2. The method according to claim 1, wherein the file is a distributed file.
3. The method according to claim 2, wherein said file identifier comprises: a logical file logical distributed file a first file identifier; the identifier generated according to the current system time and the index key file word include:
Step A: The current system time to the total time length of a predetermined elapsed time with respect to obtaining a first time domain parameter;
Step B: The preset configuration policy, to generate the first file logical identifier; Step C: the first time domain parameter from the first logical file identifier synthesized as lookup keys; Step D: recording Finding the data area lookup keys, if the lookup keys can not be searched or the first time domain parameters and a second time to the first logic parameter field identifying the found file lookup keys and indication second logic file identifier is not completed, this indicates that the first logical document identifier is valid, the first time domain parameters of the first logic synthesis of the file identifier of the logical file as lookup keys unique ID, look for the key value as the index key.

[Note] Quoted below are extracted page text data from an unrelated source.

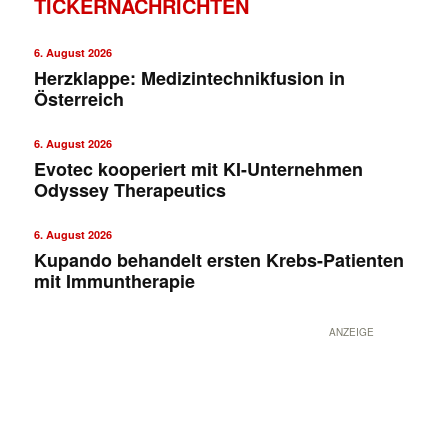
TICKERNACHRICHTEN
6. August 2026
Herzklappe: Medizintechnikfusion in
Österreich
6. August 2026
Evotec kooperiert mit KI-Unternehmen
Odyssey Therapeutics
6. August 2026
Kupando behandelt ersten Krebs-Patienten
mit Immuntherapie
ANZEIGE
✕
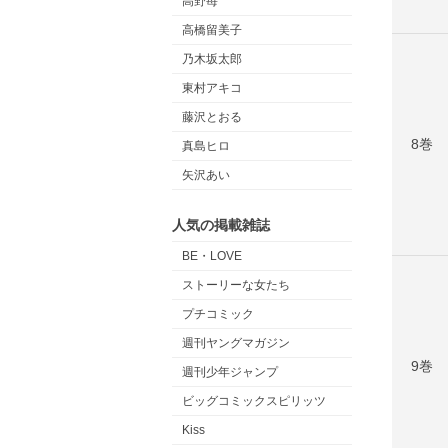
高野苺
高橋留美子
乃木坂太郎
東村アキコ
藤沢とおる
8巻
真島ヒロ
矢沢あい
人気の掲載雑誌
BE・LOVE
ストーリーな女たち
プチコミック
週刊ヤングマガジン
9巻
週刊少年ジャンプ
ビッグコミックスピリッツ
Kiss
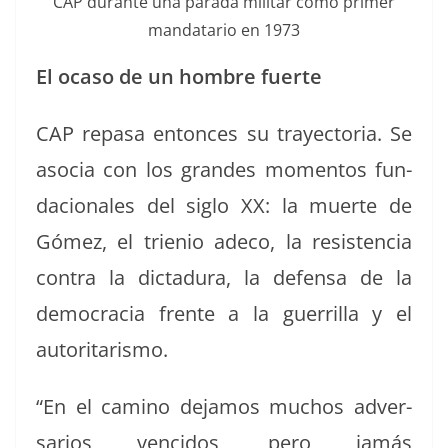
CAP durante una para­da mil­i­tar como primer
man­datario en 1973
El oca­so de un hom­bre fuerte
CAP repasa entonces su trayec­to­ria. Se
aso­cia con los grandes momen­tos fun­
da­cionales del siglo XX: la muerte de
Gómez, el trienio ade­co, la resisten­cia
con­tra la dic­tadu­ra, la defen­sa de la
democ­ra­cia frente a la guer­ril­la y el
autoritarismo.
“En el camino dejamos muchos adver­
sar­ios ven­ci­dos, pero jamás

The method according to claim 2, wherein said file identifier comprising: a first segment file the logical file a first logical distributed file fragment file identifier and the identifier of the distributed file ; according to the current system time and the index key to generate the file identifier comprises:
Step A: The current system time to the total time length of a predetermined elapsed time with respect to obtaining a first time domain parameter;
Step B: The preset configuration policy, to generate the first file logical identifier and the first sub-segment file identifier; Step c: the first time domain parameters, the first logical identifier and the file The first segment file identifies synthesized as lookup keys;
Step D: Find data area recorded in the lookup keys, if the lookup keys can not be searched, or the first time domain parameters and said first logical identifier and the found file lookup keys indicated second time domain parameters and a second identification document does not achieve the same logic, and the first time domain parameters and said first fragment and said second file identifier parameter and the second time domain fragment file identifier not completed, this indicates that the first logical combination with the file identifier identifying the first document sheet active points, the first time domain parameters, the first logical identifier and the first file segment files the identification synthesized as lookup keys unique ID of the segment file, the lookup keys as index keys.

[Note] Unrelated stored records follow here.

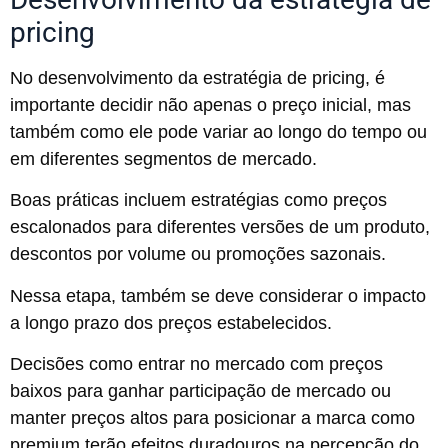
pricing
No desenvolvimento da estratégia de pricing, é
importante decidir não apenas o preço inicial, mas
também como ele pode variar ao longo do tempo ou
em diferentes segmentos de mercado.
Boas práticas incluem estratégias como preços
escalonados para diferentes versões de um produto,
descontos por volume ou promoções sazonais.
Nessa etapa, também se deve considerar o impacto
a longo prazo dos preços estabelecidos.
Decisões como entrar no mercado com preços
baixos para ganhar participação de mercado ou
manter preços altos para posicionar a marca como
premium terão efeitos duradouros na percepção do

5. The method of claim 4, wherein, if the same parameter a first time domain and the second time domain parameters and the same file identifier and the first fragment to the second fragment file identifier, the method further comprising: modifying the first document identification value to generate a new slice segment file identification, and then the new fragment file identifier as the first fragment of the file identifier, returns to step C.
6. The method according to claim 5, wherein generating the first identifier comprises a fragment file: Gets the value of the segment file identifying the last generation, the value of the specified incremental increase, to give the first identifying a segment file, wherein the file identification quantile sheet occupied by the configuration policy determination;
Modifying said value identifying a first file to generate a new slice segment file identifier comprises: increasing the value of the first fragment of the file identified by the specified increment to obtain said new fragment file identifier.
The method according to claim 3 or claim 4, wherein, if the same as the first time and the second time domain parameter and the first parameter field identifying a logical file with the same file identifier of the second logic, the method further comprising: modifying the first value of the logical file to generate a new logical identifier identifies the file, and then the new logical file identifier file identifier as the first logic returns to step C.
8. The method according to claim 7, wherein generating the first logic file identifier comprising: a file identified by the acquired logical value last generation, will increase the value of the specified increment, the first logic to obtain file identifier, wherein the logical file identification number of bits occupied by the policy determines the configuration;
Modifying the first logic value to generate a new file identifier identifies the logical file comprising: a first logic increments the value of the identifier of the file specified increment the obtained new logical file identifier.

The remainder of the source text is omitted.